» Work instruction: An exact copy of the lines from the one containing "作用，我只是说没必要三句话不离管道，仿佛不管道、不成活一" to the end of the records below is required, and nothing else.

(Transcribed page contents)
────────────────
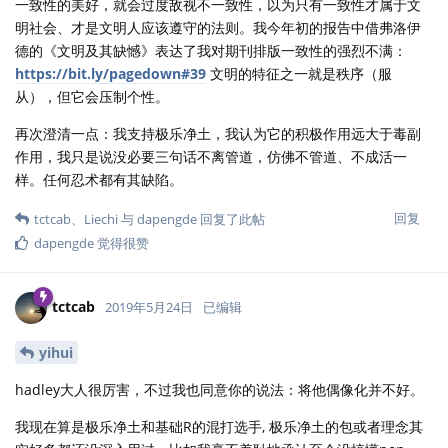
一致性的美好，就会过度敌视不一致性，以为只有一致性才属于文
明社会、才是文明人应该遵守的法则。我今年初的报告中借弗洛伊
德的《文明及其缺憾》表达了我对期刊排版一致性的强烈不满：
https://bit.ly/pagedown#39
文明的特征之一就是秩序（服
从），但它会压制个性。
再次澄清一点：我支持极乐净土，我认为它的积极作用远大于毒副
作用，我只是说没必要三句话不离管道，仿佛不管道、不成活一
样。任何忍术都有其缺陷。
回复
tctcab
、
Liechi
与
dapengde
回复了此帖
dapengde
觉得很赞
tctcab
2019年5月24日
已编辑
yihui
hadley大人很厉害，不过我也同意你的说法：将他偶像化并不好。
我现在算是极乐净土和基础R的混打选手, 极乐净土的包或者理念其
────────────────
» Task output:
作用，我只是说没必要三句话不离管道，仿佛不管道、不成活一
样。任何忍术都有其缺陷。
回复
tctcab
、
Liechi
与
dapengde
回复了此帖
dapengde
觉得很赞
tctcab
2019年5月24日
已编辑
yihui
hadley大人很厉害，不过我也同意你的说法：将他偶像化并不好。
我现在算是极乐净土和基础R的混打选手, 极乐净土的包或者理念其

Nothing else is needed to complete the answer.